(Stored items)
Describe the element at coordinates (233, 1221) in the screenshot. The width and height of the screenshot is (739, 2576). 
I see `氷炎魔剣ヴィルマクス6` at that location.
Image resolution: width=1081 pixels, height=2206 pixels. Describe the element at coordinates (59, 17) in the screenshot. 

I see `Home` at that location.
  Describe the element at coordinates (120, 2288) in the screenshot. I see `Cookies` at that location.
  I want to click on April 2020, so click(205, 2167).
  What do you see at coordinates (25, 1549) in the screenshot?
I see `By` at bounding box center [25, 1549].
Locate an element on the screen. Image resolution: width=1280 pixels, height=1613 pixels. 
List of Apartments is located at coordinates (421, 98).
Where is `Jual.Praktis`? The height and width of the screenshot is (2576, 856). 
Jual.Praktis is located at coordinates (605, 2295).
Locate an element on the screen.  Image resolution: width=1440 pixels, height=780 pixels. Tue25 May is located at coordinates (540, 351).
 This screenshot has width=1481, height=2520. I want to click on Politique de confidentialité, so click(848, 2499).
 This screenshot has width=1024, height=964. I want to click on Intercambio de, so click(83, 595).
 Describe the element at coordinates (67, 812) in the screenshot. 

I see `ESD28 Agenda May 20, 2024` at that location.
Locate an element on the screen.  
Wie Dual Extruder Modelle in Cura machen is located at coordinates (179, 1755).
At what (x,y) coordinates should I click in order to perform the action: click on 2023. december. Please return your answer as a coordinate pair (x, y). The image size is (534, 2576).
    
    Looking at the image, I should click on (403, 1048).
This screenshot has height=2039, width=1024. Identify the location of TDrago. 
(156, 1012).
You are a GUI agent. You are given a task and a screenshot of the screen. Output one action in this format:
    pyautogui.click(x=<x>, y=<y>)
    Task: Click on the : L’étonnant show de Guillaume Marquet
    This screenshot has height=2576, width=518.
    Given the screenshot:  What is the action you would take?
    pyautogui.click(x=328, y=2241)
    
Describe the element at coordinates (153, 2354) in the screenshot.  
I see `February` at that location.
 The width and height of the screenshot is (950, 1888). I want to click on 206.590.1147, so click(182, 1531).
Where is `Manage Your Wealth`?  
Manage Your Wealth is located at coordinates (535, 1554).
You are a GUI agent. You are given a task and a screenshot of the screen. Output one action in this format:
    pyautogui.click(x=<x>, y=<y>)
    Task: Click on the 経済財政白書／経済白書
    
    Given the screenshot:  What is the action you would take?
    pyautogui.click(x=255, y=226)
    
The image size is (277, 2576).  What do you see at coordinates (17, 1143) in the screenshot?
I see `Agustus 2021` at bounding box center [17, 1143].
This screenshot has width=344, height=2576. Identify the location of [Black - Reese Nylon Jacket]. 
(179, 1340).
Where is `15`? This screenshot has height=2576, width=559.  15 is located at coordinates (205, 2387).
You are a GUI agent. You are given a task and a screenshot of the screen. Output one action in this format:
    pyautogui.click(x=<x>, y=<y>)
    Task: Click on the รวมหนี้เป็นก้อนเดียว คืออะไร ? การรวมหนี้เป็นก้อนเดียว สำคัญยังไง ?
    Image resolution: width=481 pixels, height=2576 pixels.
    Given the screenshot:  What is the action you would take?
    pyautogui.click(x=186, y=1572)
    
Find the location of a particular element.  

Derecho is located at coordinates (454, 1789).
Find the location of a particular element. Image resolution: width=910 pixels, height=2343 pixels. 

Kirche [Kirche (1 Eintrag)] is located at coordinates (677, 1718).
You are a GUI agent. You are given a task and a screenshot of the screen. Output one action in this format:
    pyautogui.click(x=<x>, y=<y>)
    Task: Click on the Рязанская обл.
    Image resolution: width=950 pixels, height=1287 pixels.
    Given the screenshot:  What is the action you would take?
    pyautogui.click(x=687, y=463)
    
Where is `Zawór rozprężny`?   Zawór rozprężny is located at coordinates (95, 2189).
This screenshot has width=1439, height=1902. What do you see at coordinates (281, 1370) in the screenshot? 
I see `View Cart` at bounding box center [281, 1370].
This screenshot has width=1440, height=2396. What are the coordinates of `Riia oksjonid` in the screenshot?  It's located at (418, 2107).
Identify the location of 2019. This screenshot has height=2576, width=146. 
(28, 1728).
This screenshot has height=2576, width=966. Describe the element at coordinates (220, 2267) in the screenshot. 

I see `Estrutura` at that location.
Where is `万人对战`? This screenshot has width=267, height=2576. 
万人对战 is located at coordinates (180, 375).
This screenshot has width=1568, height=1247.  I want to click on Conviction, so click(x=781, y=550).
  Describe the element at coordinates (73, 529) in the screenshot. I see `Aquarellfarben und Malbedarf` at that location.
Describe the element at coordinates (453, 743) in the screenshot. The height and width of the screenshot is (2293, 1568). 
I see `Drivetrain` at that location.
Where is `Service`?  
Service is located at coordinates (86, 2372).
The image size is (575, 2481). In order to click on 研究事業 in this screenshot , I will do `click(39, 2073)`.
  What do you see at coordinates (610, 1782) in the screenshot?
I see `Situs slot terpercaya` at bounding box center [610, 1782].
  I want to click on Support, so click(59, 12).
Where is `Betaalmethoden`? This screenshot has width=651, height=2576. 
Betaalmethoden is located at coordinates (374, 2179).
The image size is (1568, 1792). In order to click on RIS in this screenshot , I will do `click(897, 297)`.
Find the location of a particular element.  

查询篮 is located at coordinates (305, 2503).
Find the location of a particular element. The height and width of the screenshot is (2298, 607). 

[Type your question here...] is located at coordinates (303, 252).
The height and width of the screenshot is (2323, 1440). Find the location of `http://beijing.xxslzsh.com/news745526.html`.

→ YOUR OBJECTIVE
Return all entries exactly.

→ ANSWER TO THE EXERCISE
Describe the element at coordinates (233, 1221) in the screenshot. The width and height of the screenshot is (739, 2576). 
I see `氷炎魔剣ヴィルマクス6` at that location.
Image resolution: width=1081 pixels, height=2206 pixels. Describe the element at coordinates (59, 17) in the screenshot. 

I see `Home` at that location.
  Describe the element at coordinates (120, 2288) in the screenshot. I see `Cookies` at that location.
  I want to click on April 2020, so click(205, 2167).
  What do you see at coordinates (25, 1549) in the screenshot?
I see `By` at bounding box center [25, 1549].
Locate an element on the screen. Image resolution: width=1280 pixels, height=1613 pixels. 
List of Apartments is located at coordinates (421, 98).
Where is `Jual.Praktis`? The height and width of the screenshot is (2576, 856). 
Jual.Praktis is located at coordinates (605, 2295).
Locate an element on the screen.  Image resolution: width=1440 pixels, height=780 pixels. Tue25 May is located at coordinates (540, 351).
 This screenshot has width=1481, height=2520. I want to click on Politique de confidentialité, so click(848, 2499).
 This screenshot has width=1024, height=964. I want to click on Intercambio de, so click(83, 595).
 Describe the element at coordinates (67, 812) in the screenshot. 

I see `ESD28 Agenda May 20, 2024` at that location.
Locate an element on the screen.  
Wie Dual Extruder Modelle in Cura machen is located at coordinates (179, 1755).
At what (x,y) coordinates should I click in order to perform the action: click on 2023. december. Please return your answer as a coordinate pair (x, y). The image size is (534, 2576).
    
    Looking at the image, I should click on (403, 1048).
This screenshot has height=2039, width=1024. Identify the location of TDrago. 
(156, 1012).
You are a GUI agent. You are given a task and a screenshot of the screen. Output one action in this format:
    pyautogui.click(x=<x>, y=<y>)
    Task: Click on the : L’étonnant show de Guillaume Marquet
    This screenshot has height=2576, width=518.
    Given the screenshot:  What is the action you would take?
    pyautogui.click(x=328, y=2241)
    
Describe the element at coordinates (153, 2354) in the screenshot.  
I see `February` at that location.
 The width and height of the screenshot is (950, 1888). I want to click on 206.590.1147, so click(182, 1531).
Where is `Manage Your Wealth`?  
Manage Your Wealth is located at coordinates (535, 1554).
You are a GUI agent. You are given a task and a screenshot of the screen. Output one action in this format:
    pyautogui.click(x=<x>, y=<y>)
    Task: Click on the 経済財政白書／経済白書
    
    Given the screenshot:  What is the action you would take?
    pyautogui.click(x=255, y=226)
    
The image size is (277, 2576).  What do you see at coordinates (17, 1143) in the screenshot?
I see `Agustus 2021` at bounding box center [17, 1143].
This screenshot has width=344, height=2576. Identify the location of [Black - Reese Nylon Jacket]. 
(179, 1340).
Where is `15`? This screenshot has height=2576, width=559.  15 is located at coordinates (205, 2387).
You are a GUI agent. You are given a task and a screenshot of the screen. Output one action in this format:
    pyautogui.click(x=<x>, y=<y>)
    Task: Click on the รวมหนี้เป็นก้อนเดียว คืออะไร ? การรวมหนี้เป็นก้อนเดียว สำคัญยังไง ?
    Image resolution: width=481 pixels, height=2576 pixels.
    Given the screenshot:  What is the action you would take?
    pyautogui.click(x=186, y=1572)
    
Find the location of a particular element.  

Derecho is located at coordinates (454, 1789).
Find the location of a particular element. Image resolution: width=910 pixels, height=2343 pixels. 

Kirche [Kirche (1 Eintrag)] is located at coordinates (677, 1718).
You are a GUI agent. You are given a task and a screenshot of the screen. Output one action in this format:
    pyautogui.click(x=<x>, y=<y>)
    Task: Click on the Рязанская обл.
    Image resolution: width=950 pixels, height=1287 pixels.
    Given the screenshot:  What is the action you would take?
    pyautogui.click(x=687, y=463)
    
Where is `Zawór rozprężny`?   Zawór rozprężny is located at coordinates (95, 2189).
This screenshot has width=1439, height=1902. What do you see at coordinates (281, 1370) in the screenshot? 
I see `View Cart` at bounding box center [281, 1370].
This screenshot has width=1440, height=2396. What are the coordinates of `Riia oksjonid` in the screenshot?  It's located at (418, 2107).
Identify the location of 2019. This screenshot has height=2576, width=146. 
(28, 1728).
This screenshot has height=2576, width=966. Describe the element at coordinates (220, 2267) in the screenshot. 

I see `Estrutura` at that location.
Where is `万人对战`? This screenshot has width=267, height=2576. 
万人对战 is located at coordinates (180, 375).
This screenshot has width=1568, height=1247.  I want to click on Conviction, so click(x=781, y=550).
  Describe the element at coordinates (73, 529) in the screenshot. I see `Aquarellfarben und Malbedarf` at that location.
Describe the element at coordinates (453, 743) in the screenshot. The height and width of the screenshot is (2293, 1568). 
I see `Drivetrain` at that location.
Where is `Service`?  
Service is located at coordinates (86, 2372).
The image size is (575, 2481). In order to click on 研究事業 in this screenshot , I will do `click(39, 2073)`.
  What do you see at coordinates (610, 1782) in the screenshot?
I see `Situs slot terpercaya` at bounding box center [610, 1782].
  I want to click on Support, so click(59, 12).
Where is `Betaalmethoden`? This screenshot has width=651, height=2576. 
Betaalmethoden is located at coordinates (374, 2179).
The image size is (1568, 1792). In order to click on RIS in this screenshot , I will do `click(897, 297)`.
Find the location of a particular element.  

查询篮 is located at coordinates (305, 2503).
Find the location of a particular element. The height and width of the screenshot is (2298, 607). 

[Type your question here...] is located at coordinates (303, 252).
The height and width of the screenshot is (2323, 1440). Find the location of `http://beijing.xxslzsh.com/news745526.html`.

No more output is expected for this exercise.